» **WHAT YOU HAVE TO DO**
From the first line of the listing below through the line with "αντοχή του στη", transcribe exactly and skip the pictures.

-.-.-

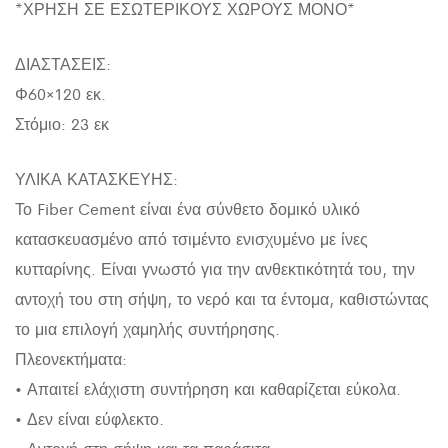
*ΧΡΗΣΗ ΣΕ ΕΣΩΤΕΡΙΚΟΥΣ ΧΩΡΟΥΣ ΜΟΝΟ*
ΔΙΑΣΤΑΣΕΙΣ:
Φ60×120 εκ.
Στόμιο: 23 εκ
ΥΛΙΚΑ ΚΑΤΑΣΚΕΥΗΣ:
Το Fiber Cement είναι ένα σύνθετο δομικό υλικό
κατασκευασμένο από τσιμέντο ενισχυμένο με ίνες
κυτταρίνης. Είναι γνωστό για την ανθεκτικότητά του, την
αντοχή του στη σήψη, το νερό και τα έντομα, καθιστώντας
το μια επιλογή χαμηλής συντήρησης.
Πλεονεκτήματα:
• Απαιτεί ελάχιστη συντήρηση και καθαρίζεται εύκολα.
• Δεν είναι εύφλεκτο.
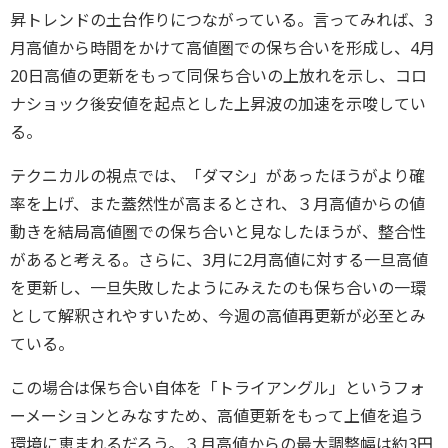
昇トレンドの土台作りにつながっている。言ってみれば、3
月高値から時間をかけて高値圏での保ち合いを形成し、4月
20日高値の更新をもって同保ち合いの上放れを示し、コロ
ナショック後安値を起点とした上昇波の加速を示唆してい
る。
テクニカルの視点では、「ダマシ」があったほうがより確
率を上げ、また蓋然性が高まるとされ、３月高値からの値
動きを結局高値圏での保ち合いと見なしたほうが、整合性
があると考える。さらに、3月に2月高値に対する一旦高値
を更新し、一旦失敗したようにみえたのも保ち合いの一環
として解釈されやすいため、今週の高値再更新が必至とみ
ている。
この場合は保ち合い自体を「トライアングル」というフォ
ーメーションとみなすため、高値更新をもって上値を追う
環境に恵まれるだろう。３月高値からの最大調整幅は約3円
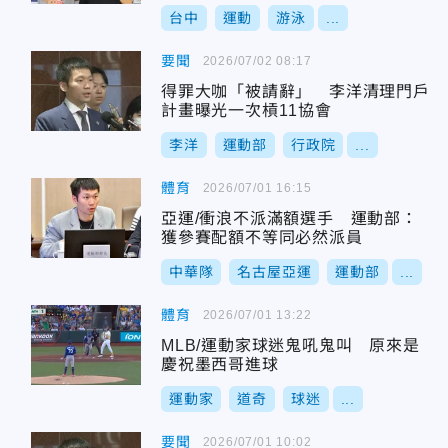
台中
運動
游泳
...
要聞
2026/07/02 08:17
得罪大咖「被請辭」 李洋清理門戶
計畫曝光一次槓11協會
李洋
運動部
行政院
...
體育
2026/07/01 16:15
亞運/衝浪不派滿額選手 運動部：
獲參賽配額不等同必然派員
中華隊
名古屋亞運
運動部
...
體育
2026/07/01 13:22
MLB/運動家球迷鬼吼鬼叫 原來是
慶祝墨西哥進球
運動家
道奇
球迷
...
要聞
2026/07/01 10:02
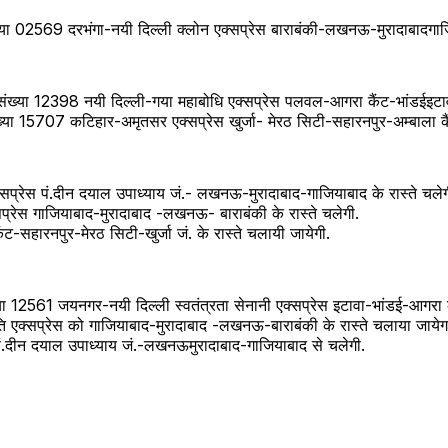
ा 02569 दरभंगा-नयी दिल्ली क्लोन एक्सप्रेस बाराबंकी-लखनऊ-मुरादाबादगाजिया
 संख्या 12398 नयी दिल्ली-गया महाबोधि एक्सप्रेस पलवल-आगरा कैंट-भांडईइटावा 
ा 15707 कटिहार-अमृतसर एक्सप्रेस खुर्जा- मेरठ सिटी-सहारनपुर-अम्बाला कैंट
्सप्रेस पं.दीन दयाल उपाध्याय जं.- लखनऊ-मुरादाबाद-गाजियाबाद के रास्ते चलेग
प्रेस गाजियाबाद-मुरादाबाद -लखनऊ- बाराबंकी के रास्ते चलेगी.
-सहारनपुर-मेरठ सिटी-खुर्जा जं. के रास्ते चलायी जायेगी.
ख्या 12561 जयनगर-नयी दिल्ली स्वतंत्रता सेनानी एक्सप्रेस इटावा-भांडई-आगरा 
ंति एक्सप्रेस को गाजियाबाद-मुरादाबाद -लखनऊ-बाराबंकी के रास्ते चलाया जायेग
पं.दीन दयाल उपाध्याय जं.-लखनऊमुरादाबाद-गाजियाबाद से चलेगी.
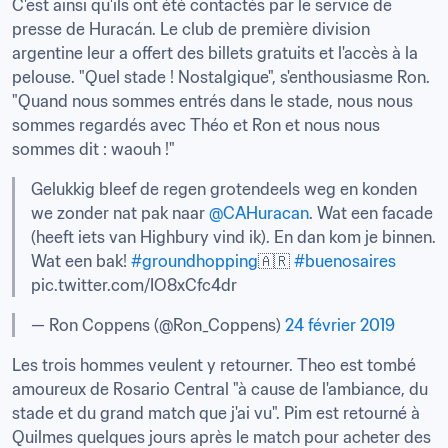
C'est ainsi qu'ils ont été contactés par le service de 
presse de Huracán. Le club de première division 
argentine leur a offert des billets gratuits et l'accès à la 
pelouse. "Quel stade ! Nostalgique", s'enthousiasme Ron. 
"Quand nous sommes entrés dans le stade, nous nous 
sommes regardés avec Théo et Ron et nous nous 
sommes dit : waouh !"
Gelukkig bleef de regen grotendeels weg en konden 
we zonder nat pak naar 
@CAHuracan
. Wat een facade 
(heeft iets van Highbury vind ik). En dan kom je binnen. 
Wat een bak! 
#groundhopping
🇦🇷 
#buenosaires
pic.twitter.com/IO8xCfc4dr
— Ron Coppens (@Ron_Coppens) 
24 février 2019
Les trois hommes veulent y retourner. Theo est tombé 
amoureux de Rosario Central "à cause de l'ambiance, du 
stade et du grand match que j'ai vu". Pim est retourné à 
Quilmes quelques jours après le match pour acheter des 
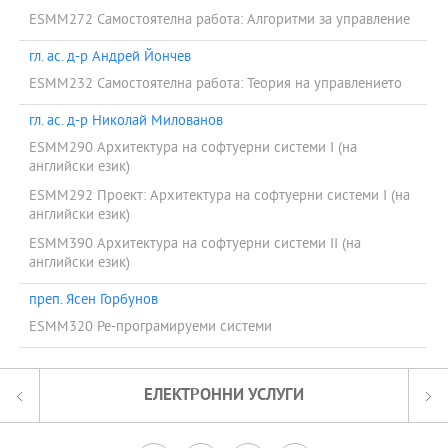
ESMM272 Самостоятелна работа: Алгоритми за управление
гл. ас. д-р Андрей Йончев
ESMM232 Самостоятелна работа: Теория на управлението
гл. ас. д-р Николай Милованов
ESMM290 Архитектура на софтуерни системи І (на
английски език)
ESMM292 Проект: Архитектура на софтуерни системи І (на
английски език)
ESMM390 Архитектура на софтуерни системи ІІ (на
английски език)
преп. Ясен Горбунов
ESMM320 Ре-програмируеми системи
ЕЛЕКТРОННИ УСЛУГИ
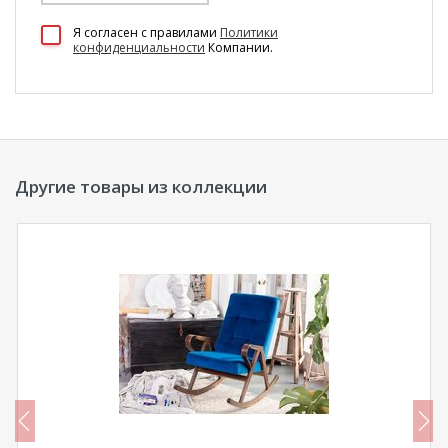
100 Диванов на карте Екатеринбурга — Яндекс Карты
Я согласен c правилами
Политики
конфиденциальности
Компании.
Другие товары из коллекции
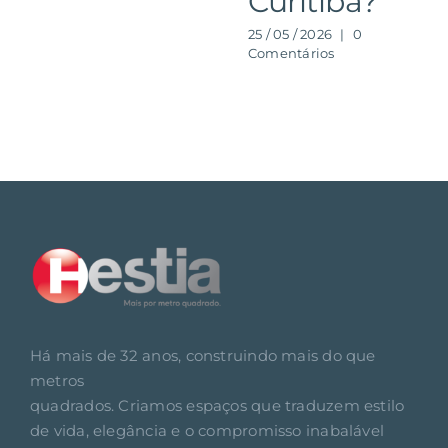
Curitiba?
25 / 05 / 2026
|
0
Comentários
Há mais de 32 anos, construindo mais do que
metros
quadrados. Criamos espaços que traduzem estilo
de vida, elegância e o compromisso inabalável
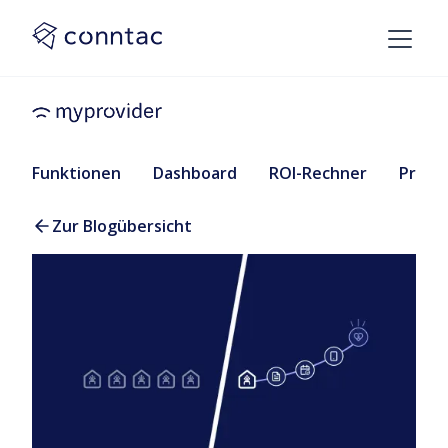
Funktionen
Dashboard
ROI-Rechner
Preise
Zur Blogübersicht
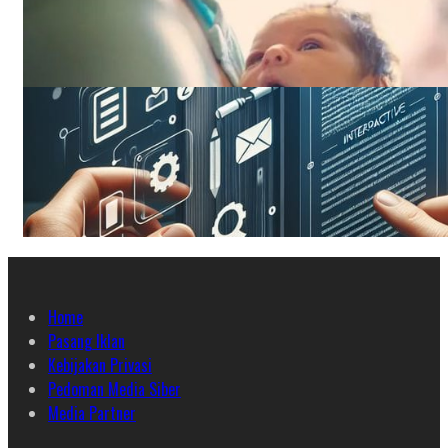
Home
Pasang Iklan
Kebijakan Privasi
Pedoman Media Siber
Media Partner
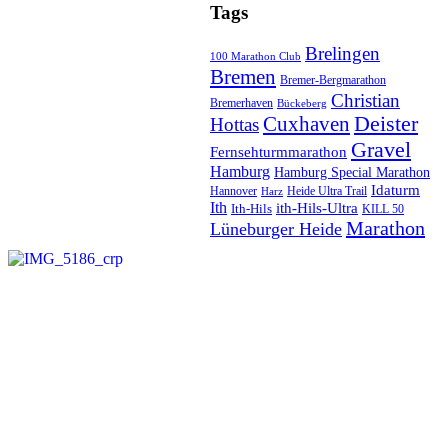
Tags
Brelingen
100 Marathon Club
Bremen
Bremer-Bergmarathon
Christian
Bremerhaven
Bückeberg
Cuxhaven
Deister
Hottas
Gravel
Fernsehturmmarathon
Hamburg
Hamburg Special Marathon
Idaturm
Hannover
Heide Ultra Trail
Harz
Ith
ith-Hils-Ultra
Ith-Hils
KILL 50
Marathon
Lüneburger Heide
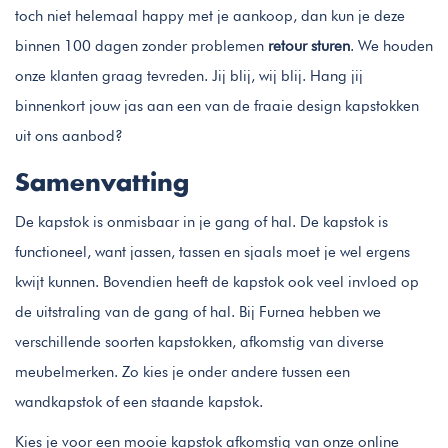
toch niet helemaal happy met je aankoop, dan kun je deze
binnen 100 dagen zonder problemen
retour sturen
. We houden
onze klanten graag tevreden. Jij blij, wij blij. Hang jij
binnenkort jouw jas aan een van de fraaie design kapstokken
uit ons aanbod?
Samenvatting
De kapstok is onmisbaar in je gang of hal. De kapstok is
functioneel, want jassen, tassen en sjaals moet je wel ergens
kwijt kunnen. Bovendien heeft de kapstok ook veel invloed op
de uitstraling van de gang of hal. Bij Furnea hebben we
verschillende soorten kapstokken, afkomstig van diverse
meubelmerken. Zo kies je onder andere tussen een
wandkapstok of een staande kapstok.
Kies je voor een mooie kapstok afkomstig van onze online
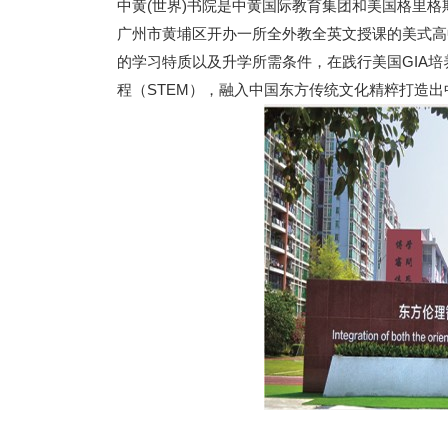
中黄(世界)书院是中黄国际教育集团和美国格里格斯国际学院GI
广州市黄埔区开办一所全外教全英文授课的美式高
的学习特质以及升学所需条件，在践行美国GIA
程（STEM），融入中国东方传统文化精粹打造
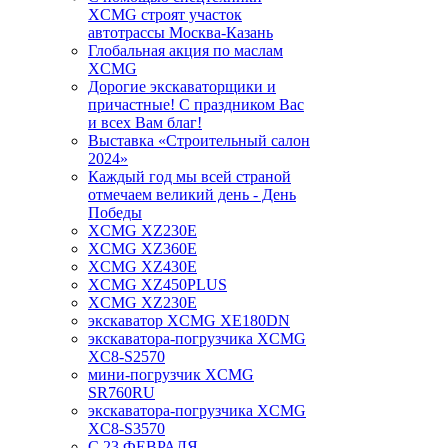
XCMG строят участок
автотрассы Москва-Казань
Глобальная акция по маслам
XCMG
Дорогие экскаваторщики и
причастные! С праздником Вас
и всех Вам благ!
Выставка «Строительный салон
2024»
Каждый год мы всей страной
отмечаем великий день - День
Победы
XCMG XZ230E
XCMG XZ360E
XCMG XZ430E
XCMG XZ450PLUS
XCMG XZ230E
экскаватор XCMG XE180DN
экскаватора-погрузчика XCMG
XC8-S2570
мини-погрузчик XCMG
SR760RU
экскаватора-погрузчика XCMG
XC8-S3570
С 23 ФЕВРАЛЯ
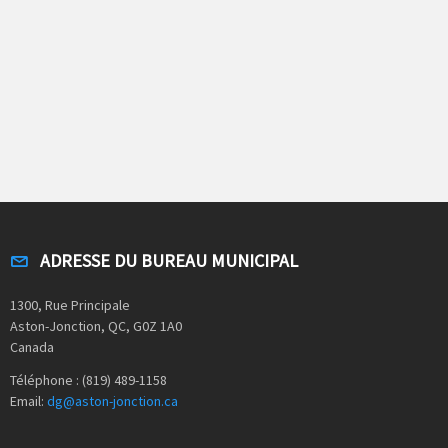
ADRESSE DU BUREAU MUNICIPAL
1300, Rue Principale
Aston-Jonction, QC, G0Z 1A0
Canada
Téléphone : (819) 489-1158
Email:
dg@aston-jonction.ca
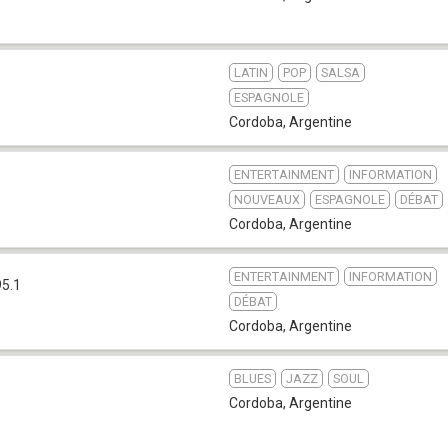
LATIN
POP
SALSA
ESPAGNOLE
Cordoba
,
Argentine
ENTERTAINMENT
INFORMATION
NOUVEAUX
ESPAGNOLE
DÉBAT
Cordoba
,
Argentine
ENTERTAINMENT
INFORMATION
95.1
DÉBAT
Cordoba
,
Argentine
BLUES
JAZZ
SOUL
Cordoba
,
Argentine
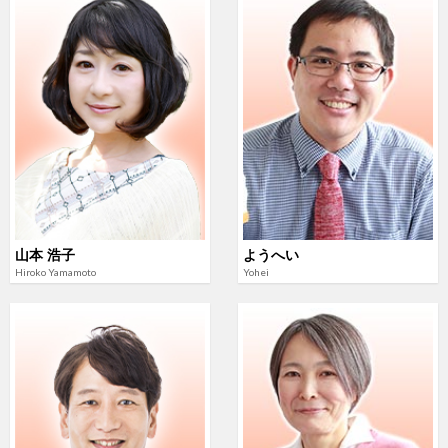
山本 浩子
ようへい
Hiroko Yamamoto
Yohei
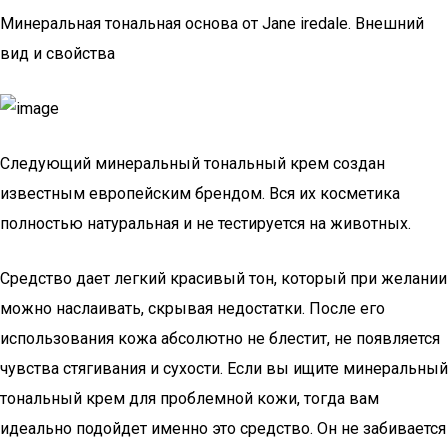
Минеральная тональная основа от Jane iredale. Внешний
вид и свойства
Следующий минеральный тональный крем создан
известным европейским брендом. Вся их косметика
полностью натуральная и не тестируется на животных.
Средство дает легкий красивый тон, который при желании
можно наслаивать, скрывая недостатки. После его
использования кожа абсолютно не блестит, не появляется
чувства стягивания и сухости. Если вы ищите минеральный
тональный крем для проблемной кожи, тогда вам
идеально подойдет именно это средство. Он не забивается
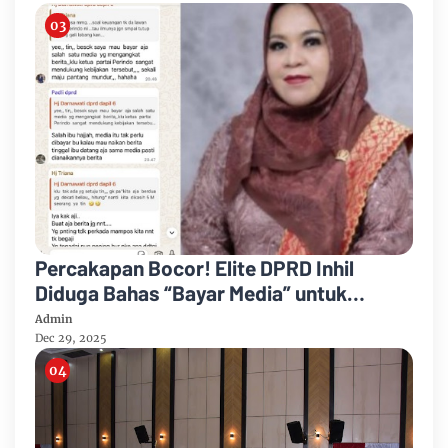
Percakapan Bocor! Elite DPRD Inhil
Diduga Bahas “Bayar Media” untuk
Dukung Kebijakan
Admin
Dec 29, 2025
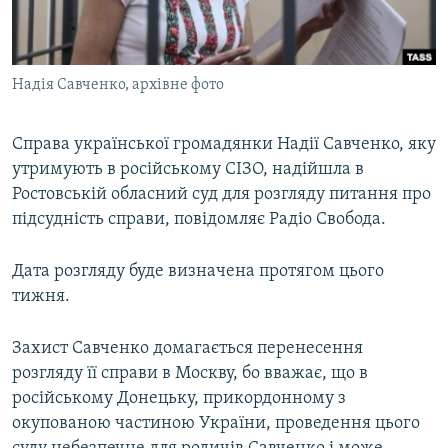
ВІДЕОУРОКИ «ELIFBE»
Русский
СВІДЧЕННЯ ОКУПАЦІЇ
Qırımtatar
Надія Савченко, архівне фото
УКРАЇНСЬКА ПРОБЛЕМА КРИМУ
ДОЛУЧАЙСЯ!
ІНФОГРАФІКА
Справа української громадянки Надії Савченко, яку
утримують в російському СІЗО, надійшла в
Ростовській обласний суд для розгляду питання про
Усі сайти RFE/RL
підсудність справи, повідомляє Радіо Свобода.
Дата розгляду буде визначена протягом цього
тижня.
Захист Савченко домагається перенесення
розгляду її справи в Москву, бо вважає, що в
російському Донецьку, прикордонному з
окупованою частиною України, проведення цього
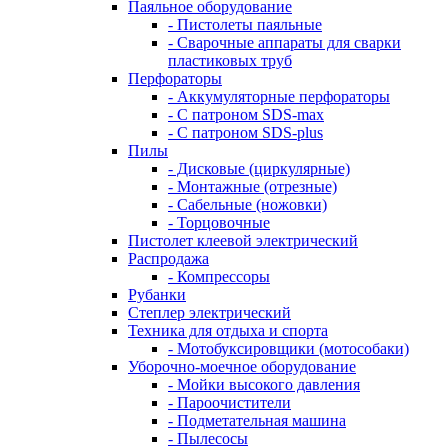
Паяльное оборудование
- Пистолеты паяльные
- Сварочные аппараты для сварки
пластиковых труб
Перфораторы
- Аккумуляторные перфораторы
- С патроном SDS-max
- С патроном SDS-plus
Пилы
- Дисковые (циркулярные)
- Монтажные (отрезные)
- Сабельные (ножовки)
- Торцовочные
Пистолет клеевой электрический
Распродажа
- Компрессоры
Рубанки
Степлер электрический
Техника для отдыха и спорта
- Мотобуксировщики (мотособаки)
Уборочно-моечное оборудование
- Мойки высокого давления
- Пароочистители
- Подметательная машина
- Пылесосы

-.-.-

» **EXERCISE ANSWER**
*ΧΡΗΣΗ ΣΕ ΕΣΩΤΕΡΙΚΟΥΣ ΧΩΡΟΥΣ ΜΟΝΟ*
ΔΙΑΣΤΑΣΕΙΣ:
Φ60×120 εκ.
Στόμιο: 23 εκ
ΥΛΙΚΑ ΚΑΤΑΣΚΕΥΗΣ:
Το Fiber Cement είναι ένα σύνθετο δομικό υλικό
κατασκευασμένο από τσιμέντο ενισχυμένο με ίνες
κυτταρίνης. Είναι γνωστό για την ανθεκτικότητά του, την
αντοχή του στη σήψη, το νερό και τα έντομα, καθιστώντας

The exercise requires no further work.